# AIM OF THE TASK
Below are records. Copy every line with "none" in it.

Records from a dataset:
★ ★ ★
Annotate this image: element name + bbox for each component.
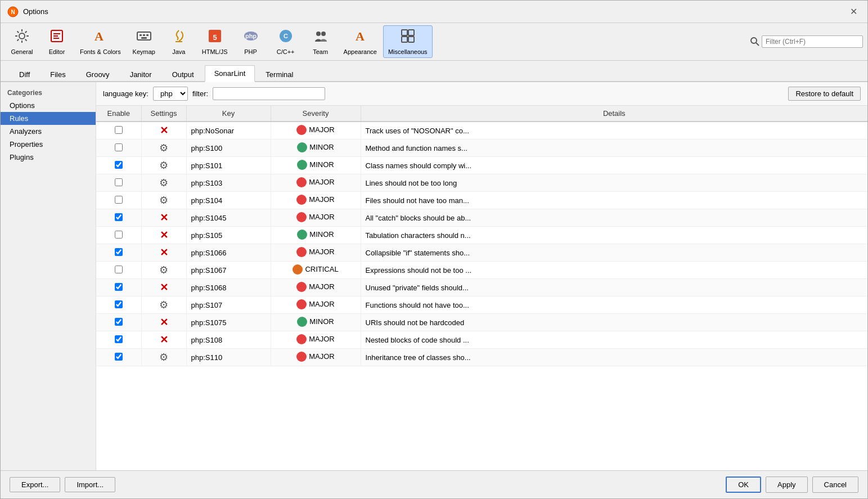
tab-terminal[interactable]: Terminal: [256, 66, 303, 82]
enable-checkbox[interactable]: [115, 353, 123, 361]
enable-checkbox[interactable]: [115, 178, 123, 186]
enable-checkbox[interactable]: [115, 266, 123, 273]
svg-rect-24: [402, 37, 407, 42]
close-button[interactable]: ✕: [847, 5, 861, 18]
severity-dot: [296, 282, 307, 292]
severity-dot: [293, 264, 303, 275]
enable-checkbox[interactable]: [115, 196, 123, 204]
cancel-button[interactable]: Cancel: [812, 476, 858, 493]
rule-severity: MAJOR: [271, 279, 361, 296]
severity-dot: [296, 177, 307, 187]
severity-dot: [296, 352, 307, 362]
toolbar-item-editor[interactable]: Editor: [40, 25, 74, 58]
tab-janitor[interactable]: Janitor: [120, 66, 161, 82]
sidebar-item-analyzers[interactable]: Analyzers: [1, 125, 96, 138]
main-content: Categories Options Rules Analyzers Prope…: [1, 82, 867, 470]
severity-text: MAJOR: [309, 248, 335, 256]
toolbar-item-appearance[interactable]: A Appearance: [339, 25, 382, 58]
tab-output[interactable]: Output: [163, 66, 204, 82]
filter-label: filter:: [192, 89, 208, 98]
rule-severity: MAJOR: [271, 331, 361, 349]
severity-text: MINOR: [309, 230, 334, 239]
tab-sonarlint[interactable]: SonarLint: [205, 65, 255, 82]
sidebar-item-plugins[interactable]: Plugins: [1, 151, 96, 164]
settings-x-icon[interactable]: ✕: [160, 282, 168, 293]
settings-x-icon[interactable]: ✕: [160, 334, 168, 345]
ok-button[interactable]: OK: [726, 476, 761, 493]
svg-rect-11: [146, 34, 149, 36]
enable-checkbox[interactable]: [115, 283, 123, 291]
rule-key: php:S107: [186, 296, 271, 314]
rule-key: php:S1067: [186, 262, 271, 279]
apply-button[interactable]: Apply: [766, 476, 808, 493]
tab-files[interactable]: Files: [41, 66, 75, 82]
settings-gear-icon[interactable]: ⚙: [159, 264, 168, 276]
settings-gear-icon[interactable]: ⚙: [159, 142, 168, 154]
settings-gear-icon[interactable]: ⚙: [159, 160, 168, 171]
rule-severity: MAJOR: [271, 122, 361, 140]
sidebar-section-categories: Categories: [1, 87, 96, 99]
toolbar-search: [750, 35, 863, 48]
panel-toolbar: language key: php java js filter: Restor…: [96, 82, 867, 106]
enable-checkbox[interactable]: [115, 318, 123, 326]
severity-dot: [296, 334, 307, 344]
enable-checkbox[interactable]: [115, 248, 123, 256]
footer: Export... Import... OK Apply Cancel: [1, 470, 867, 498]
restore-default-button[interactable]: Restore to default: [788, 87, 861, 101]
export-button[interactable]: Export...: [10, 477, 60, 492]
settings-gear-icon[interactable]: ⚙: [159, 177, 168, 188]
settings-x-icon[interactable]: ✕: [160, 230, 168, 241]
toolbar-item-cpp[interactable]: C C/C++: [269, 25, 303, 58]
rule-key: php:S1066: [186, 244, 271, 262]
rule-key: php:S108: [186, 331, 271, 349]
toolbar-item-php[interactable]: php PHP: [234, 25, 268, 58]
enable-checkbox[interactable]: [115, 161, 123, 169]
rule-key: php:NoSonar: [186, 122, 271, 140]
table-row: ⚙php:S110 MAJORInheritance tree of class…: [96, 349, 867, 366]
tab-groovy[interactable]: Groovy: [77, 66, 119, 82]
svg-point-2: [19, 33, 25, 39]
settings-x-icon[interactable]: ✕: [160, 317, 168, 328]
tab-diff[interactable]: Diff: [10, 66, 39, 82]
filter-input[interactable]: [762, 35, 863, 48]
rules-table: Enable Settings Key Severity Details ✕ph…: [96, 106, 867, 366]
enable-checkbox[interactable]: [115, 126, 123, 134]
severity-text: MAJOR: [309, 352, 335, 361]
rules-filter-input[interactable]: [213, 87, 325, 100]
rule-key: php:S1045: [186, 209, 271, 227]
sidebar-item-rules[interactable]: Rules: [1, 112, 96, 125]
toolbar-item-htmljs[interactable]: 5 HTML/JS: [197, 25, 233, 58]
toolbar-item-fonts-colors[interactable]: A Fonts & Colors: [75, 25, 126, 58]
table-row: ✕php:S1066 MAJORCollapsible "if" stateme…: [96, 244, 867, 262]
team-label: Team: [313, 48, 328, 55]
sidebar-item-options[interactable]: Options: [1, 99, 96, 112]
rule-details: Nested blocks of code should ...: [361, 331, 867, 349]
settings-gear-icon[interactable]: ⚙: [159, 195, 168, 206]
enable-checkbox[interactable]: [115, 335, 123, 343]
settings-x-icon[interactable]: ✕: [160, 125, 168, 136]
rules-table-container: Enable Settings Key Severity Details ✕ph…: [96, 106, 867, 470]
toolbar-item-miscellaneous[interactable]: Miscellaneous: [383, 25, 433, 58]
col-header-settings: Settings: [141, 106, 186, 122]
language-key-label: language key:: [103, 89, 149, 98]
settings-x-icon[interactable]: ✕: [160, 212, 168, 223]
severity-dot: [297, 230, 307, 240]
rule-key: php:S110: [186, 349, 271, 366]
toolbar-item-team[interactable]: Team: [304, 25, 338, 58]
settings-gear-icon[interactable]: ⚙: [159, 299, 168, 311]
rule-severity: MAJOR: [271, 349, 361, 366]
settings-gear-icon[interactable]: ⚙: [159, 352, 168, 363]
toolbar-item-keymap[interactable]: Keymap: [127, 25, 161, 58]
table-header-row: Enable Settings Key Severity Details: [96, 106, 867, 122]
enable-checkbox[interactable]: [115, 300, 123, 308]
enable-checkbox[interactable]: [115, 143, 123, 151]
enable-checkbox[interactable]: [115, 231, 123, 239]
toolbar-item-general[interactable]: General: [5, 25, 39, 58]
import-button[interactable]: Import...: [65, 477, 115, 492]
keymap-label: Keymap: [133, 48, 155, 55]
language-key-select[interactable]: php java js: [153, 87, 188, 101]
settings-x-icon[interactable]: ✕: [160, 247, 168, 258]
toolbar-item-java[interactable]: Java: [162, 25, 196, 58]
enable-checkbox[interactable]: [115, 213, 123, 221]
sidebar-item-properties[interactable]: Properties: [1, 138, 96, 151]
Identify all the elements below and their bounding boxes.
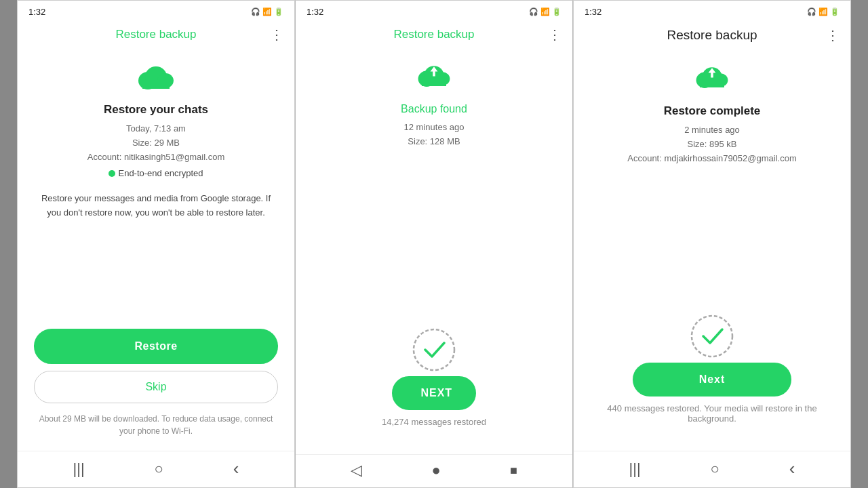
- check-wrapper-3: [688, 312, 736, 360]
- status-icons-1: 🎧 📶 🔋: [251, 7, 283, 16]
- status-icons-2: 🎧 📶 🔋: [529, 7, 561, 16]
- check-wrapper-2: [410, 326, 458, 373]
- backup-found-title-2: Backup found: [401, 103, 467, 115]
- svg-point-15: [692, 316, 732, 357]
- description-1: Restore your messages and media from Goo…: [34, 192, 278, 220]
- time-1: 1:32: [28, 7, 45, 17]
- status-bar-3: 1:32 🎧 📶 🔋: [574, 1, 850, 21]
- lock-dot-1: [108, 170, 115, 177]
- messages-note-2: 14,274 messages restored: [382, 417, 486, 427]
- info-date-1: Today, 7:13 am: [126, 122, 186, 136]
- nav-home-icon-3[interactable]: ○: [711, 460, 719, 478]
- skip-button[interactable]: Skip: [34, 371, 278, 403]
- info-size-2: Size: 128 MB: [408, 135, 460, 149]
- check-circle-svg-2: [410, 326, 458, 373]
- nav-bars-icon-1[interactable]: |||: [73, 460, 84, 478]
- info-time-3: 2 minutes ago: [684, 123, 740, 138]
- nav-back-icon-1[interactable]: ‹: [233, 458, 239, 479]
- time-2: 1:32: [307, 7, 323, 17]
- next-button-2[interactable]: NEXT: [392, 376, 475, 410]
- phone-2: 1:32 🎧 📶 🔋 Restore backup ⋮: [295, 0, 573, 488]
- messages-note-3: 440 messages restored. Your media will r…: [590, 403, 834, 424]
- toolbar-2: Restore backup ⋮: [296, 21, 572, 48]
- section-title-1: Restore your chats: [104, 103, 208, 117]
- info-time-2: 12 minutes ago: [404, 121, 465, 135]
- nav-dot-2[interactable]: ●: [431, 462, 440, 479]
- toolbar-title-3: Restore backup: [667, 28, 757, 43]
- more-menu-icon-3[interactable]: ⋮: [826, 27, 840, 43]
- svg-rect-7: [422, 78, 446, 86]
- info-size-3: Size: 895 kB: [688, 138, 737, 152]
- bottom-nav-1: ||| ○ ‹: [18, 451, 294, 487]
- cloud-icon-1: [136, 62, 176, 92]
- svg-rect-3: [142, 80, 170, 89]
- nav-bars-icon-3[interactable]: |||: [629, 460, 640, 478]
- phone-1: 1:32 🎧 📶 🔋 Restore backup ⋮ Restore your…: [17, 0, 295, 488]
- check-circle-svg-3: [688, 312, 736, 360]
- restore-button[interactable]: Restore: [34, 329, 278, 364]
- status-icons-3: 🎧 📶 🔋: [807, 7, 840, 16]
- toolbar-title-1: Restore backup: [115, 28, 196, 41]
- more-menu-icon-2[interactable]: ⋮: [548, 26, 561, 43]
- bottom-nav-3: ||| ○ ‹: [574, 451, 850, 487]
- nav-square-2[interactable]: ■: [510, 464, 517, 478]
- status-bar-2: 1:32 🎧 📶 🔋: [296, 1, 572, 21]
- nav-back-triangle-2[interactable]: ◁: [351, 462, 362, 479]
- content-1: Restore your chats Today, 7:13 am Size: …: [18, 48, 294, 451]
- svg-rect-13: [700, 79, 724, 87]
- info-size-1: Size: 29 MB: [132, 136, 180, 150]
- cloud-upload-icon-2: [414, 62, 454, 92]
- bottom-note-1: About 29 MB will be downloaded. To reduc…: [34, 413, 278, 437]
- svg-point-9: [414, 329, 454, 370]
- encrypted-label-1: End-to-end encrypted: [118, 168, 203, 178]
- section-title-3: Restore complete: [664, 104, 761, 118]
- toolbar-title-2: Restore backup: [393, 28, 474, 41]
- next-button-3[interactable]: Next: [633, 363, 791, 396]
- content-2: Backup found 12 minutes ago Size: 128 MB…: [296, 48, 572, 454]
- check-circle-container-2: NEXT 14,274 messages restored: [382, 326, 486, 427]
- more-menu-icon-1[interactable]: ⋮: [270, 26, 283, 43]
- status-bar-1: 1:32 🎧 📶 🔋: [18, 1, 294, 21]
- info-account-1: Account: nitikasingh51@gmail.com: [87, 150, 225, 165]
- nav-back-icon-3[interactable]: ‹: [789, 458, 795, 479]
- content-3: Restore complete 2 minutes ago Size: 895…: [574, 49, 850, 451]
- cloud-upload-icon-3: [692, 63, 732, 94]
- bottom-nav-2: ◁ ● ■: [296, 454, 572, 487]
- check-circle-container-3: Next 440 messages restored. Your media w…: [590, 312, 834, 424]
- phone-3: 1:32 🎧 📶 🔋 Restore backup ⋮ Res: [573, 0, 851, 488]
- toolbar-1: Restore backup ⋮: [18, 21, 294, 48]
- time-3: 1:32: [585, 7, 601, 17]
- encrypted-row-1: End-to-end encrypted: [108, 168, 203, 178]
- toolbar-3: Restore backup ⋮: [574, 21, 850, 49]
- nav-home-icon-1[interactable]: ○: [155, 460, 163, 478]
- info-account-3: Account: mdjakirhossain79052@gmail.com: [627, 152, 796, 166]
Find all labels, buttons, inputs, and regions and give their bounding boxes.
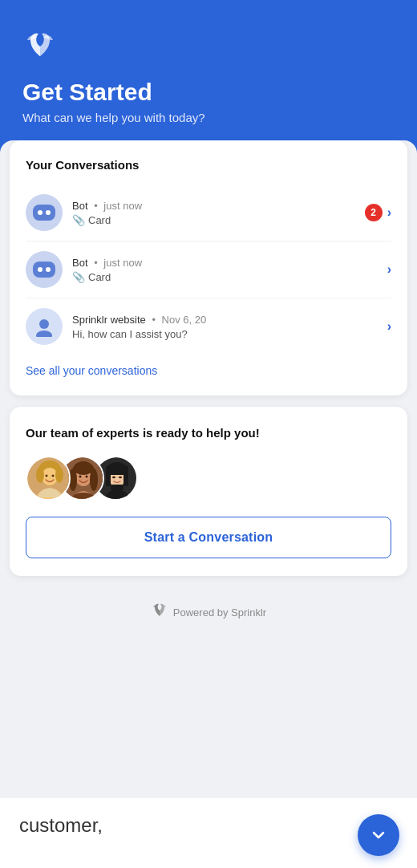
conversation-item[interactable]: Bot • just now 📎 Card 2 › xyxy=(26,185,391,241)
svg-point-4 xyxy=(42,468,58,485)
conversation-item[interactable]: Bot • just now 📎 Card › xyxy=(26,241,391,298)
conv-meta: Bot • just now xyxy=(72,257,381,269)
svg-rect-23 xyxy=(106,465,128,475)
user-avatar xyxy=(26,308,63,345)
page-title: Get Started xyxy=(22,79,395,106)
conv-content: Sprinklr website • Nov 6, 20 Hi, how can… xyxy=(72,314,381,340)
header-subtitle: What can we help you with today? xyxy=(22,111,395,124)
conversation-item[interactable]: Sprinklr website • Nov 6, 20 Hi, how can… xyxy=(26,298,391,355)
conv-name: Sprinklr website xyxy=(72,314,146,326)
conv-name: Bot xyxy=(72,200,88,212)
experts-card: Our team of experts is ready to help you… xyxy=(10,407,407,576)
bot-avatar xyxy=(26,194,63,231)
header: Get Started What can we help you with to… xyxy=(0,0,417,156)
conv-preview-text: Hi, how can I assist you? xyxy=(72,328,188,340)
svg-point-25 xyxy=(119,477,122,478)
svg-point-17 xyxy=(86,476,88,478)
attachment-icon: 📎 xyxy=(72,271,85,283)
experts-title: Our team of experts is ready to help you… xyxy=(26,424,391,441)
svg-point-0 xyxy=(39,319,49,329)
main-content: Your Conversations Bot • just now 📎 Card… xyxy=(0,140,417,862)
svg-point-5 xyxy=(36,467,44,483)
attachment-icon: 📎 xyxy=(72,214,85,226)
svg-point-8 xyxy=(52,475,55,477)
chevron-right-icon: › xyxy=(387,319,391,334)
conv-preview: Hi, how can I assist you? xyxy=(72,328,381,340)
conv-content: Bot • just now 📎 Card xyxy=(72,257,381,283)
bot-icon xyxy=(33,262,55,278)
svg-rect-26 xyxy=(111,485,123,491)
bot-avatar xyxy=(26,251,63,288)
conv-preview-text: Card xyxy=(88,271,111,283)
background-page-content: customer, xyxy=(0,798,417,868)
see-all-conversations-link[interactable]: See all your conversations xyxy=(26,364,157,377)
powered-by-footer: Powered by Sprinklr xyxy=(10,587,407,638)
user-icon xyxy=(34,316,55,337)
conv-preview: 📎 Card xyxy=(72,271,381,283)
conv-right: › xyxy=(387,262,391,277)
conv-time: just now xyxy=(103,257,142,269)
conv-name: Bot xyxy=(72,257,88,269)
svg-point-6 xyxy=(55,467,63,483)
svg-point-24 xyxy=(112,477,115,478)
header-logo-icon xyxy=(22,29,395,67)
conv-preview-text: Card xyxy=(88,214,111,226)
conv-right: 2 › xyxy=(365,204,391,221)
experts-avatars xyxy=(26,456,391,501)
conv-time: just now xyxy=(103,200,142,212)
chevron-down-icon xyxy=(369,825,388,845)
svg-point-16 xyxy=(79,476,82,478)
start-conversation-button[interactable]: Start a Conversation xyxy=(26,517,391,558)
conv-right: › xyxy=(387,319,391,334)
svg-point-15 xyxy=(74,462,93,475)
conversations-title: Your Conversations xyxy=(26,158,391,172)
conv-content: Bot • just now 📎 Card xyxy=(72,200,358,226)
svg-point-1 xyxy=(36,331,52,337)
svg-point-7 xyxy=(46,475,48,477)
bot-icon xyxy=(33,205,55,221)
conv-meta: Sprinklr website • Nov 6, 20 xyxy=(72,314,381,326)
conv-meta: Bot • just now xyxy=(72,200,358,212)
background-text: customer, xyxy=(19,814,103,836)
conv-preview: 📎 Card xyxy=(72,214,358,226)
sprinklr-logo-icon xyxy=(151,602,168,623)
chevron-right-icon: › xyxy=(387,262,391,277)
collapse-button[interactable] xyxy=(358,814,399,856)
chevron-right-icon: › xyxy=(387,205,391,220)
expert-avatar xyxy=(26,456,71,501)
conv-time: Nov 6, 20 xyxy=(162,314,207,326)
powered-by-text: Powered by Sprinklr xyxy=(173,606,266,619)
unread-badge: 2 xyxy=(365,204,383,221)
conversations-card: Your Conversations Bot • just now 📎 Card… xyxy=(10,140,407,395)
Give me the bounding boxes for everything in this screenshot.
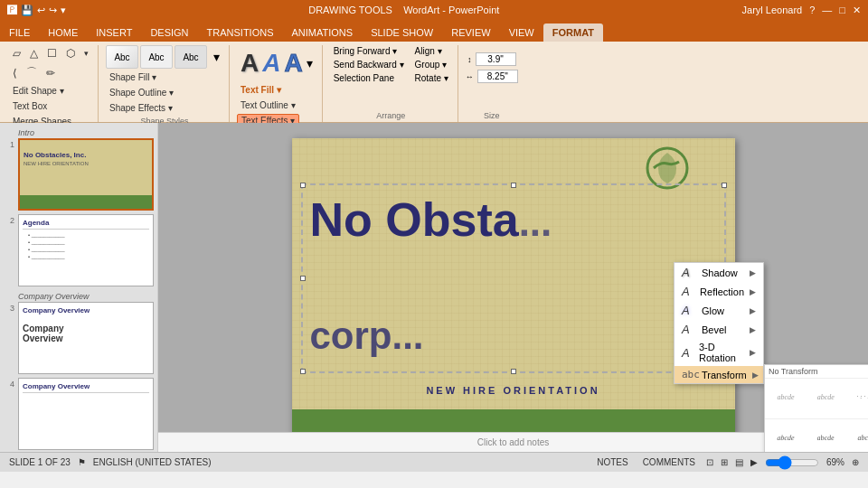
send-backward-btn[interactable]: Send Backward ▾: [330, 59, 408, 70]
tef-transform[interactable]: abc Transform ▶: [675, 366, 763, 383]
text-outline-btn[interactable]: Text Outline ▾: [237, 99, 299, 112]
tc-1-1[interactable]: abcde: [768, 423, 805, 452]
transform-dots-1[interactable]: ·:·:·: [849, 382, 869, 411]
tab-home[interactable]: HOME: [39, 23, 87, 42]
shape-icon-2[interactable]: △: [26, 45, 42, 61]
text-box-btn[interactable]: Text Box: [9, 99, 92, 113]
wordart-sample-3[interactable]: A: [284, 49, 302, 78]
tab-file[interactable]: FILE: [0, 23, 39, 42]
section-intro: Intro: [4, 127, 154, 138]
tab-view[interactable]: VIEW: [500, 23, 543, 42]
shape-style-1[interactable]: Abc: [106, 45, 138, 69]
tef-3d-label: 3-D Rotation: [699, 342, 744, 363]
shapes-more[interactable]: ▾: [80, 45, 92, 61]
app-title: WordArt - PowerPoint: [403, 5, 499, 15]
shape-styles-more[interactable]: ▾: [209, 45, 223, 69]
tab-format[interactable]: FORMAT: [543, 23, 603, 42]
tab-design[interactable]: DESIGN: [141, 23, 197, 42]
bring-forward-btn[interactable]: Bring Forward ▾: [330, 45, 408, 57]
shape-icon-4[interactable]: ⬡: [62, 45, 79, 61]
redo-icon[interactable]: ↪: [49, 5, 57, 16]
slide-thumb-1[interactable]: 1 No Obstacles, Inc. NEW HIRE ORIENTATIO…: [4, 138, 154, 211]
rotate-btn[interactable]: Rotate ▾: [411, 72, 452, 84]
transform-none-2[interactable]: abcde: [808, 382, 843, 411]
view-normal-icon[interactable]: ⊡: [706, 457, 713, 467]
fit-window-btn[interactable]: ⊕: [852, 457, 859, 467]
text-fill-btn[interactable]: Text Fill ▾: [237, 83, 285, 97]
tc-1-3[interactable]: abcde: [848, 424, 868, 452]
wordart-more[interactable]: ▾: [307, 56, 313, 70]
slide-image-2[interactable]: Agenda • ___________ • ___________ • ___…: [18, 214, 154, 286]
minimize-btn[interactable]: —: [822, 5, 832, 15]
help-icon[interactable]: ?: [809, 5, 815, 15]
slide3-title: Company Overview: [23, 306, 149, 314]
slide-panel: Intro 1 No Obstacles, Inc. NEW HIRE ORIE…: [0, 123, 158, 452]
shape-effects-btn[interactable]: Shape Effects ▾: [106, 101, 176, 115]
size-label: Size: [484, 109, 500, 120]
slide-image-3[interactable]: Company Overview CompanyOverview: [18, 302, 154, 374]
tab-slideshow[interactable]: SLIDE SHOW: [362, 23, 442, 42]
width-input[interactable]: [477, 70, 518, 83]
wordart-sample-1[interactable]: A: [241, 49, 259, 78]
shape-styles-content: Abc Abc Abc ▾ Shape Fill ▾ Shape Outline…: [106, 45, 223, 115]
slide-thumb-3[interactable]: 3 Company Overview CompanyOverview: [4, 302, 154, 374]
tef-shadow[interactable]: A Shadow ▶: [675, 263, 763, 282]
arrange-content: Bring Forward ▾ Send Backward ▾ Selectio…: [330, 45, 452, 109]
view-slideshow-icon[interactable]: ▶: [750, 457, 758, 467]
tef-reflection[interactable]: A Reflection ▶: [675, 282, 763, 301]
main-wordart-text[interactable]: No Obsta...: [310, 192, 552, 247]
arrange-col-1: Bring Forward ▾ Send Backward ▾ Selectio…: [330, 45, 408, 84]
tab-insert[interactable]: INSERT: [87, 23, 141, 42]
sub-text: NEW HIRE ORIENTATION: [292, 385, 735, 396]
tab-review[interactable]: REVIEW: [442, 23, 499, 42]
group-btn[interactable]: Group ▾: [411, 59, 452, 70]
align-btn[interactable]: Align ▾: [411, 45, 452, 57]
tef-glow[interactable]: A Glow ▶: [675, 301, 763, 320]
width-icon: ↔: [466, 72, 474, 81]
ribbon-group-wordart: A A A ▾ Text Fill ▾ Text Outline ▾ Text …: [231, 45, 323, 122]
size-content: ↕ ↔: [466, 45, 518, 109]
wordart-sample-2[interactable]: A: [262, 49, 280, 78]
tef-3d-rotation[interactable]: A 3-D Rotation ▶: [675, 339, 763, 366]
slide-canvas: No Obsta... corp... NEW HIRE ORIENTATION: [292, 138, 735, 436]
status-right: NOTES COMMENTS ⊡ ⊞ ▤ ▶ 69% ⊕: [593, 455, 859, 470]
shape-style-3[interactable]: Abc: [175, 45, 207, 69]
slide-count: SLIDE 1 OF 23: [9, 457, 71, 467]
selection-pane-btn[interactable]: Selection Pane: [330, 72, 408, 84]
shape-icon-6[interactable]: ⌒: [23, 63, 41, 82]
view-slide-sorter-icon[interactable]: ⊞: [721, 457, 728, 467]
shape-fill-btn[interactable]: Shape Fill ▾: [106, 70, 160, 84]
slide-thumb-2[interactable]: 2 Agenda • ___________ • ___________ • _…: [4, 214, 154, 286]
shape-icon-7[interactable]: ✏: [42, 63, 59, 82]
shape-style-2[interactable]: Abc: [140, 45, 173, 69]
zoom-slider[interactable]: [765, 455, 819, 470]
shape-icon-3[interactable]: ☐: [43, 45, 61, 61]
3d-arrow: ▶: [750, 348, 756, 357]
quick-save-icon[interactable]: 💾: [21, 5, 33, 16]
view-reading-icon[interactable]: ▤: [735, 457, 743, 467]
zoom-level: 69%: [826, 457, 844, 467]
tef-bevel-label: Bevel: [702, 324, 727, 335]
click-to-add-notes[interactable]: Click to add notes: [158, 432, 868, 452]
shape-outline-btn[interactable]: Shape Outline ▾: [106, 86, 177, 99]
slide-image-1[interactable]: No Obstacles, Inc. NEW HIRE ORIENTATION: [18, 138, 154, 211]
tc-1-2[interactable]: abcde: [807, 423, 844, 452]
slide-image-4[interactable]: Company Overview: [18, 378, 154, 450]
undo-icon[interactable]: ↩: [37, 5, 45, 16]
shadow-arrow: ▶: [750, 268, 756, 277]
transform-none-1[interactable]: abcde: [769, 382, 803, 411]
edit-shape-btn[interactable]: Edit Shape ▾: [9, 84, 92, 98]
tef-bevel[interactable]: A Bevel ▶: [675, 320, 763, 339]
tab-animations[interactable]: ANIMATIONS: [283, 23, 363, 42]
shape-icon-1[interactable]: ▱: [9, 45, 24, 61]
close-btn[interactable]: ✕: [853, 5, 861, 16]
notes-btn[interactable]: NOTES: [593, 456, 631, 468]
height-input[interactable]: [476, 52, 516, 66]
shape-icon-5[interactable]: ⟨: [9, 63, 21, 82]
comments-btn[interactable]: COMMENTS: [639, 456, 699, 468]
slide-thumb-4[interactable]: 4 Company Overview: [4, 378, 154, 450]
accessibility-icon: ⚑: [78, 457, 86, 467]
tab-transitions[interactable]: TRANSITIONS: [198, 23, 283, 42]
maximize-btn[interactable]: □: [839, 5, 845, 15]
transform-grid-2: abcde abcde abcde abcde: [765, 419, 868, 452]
★ ★ ★
# EXERCISE OUTPUT
transform-none-2[interactable]: abcde: [808, 382, 843, 411]
transform-none-1[interactable]: abcde: [769, 382, 803, 411]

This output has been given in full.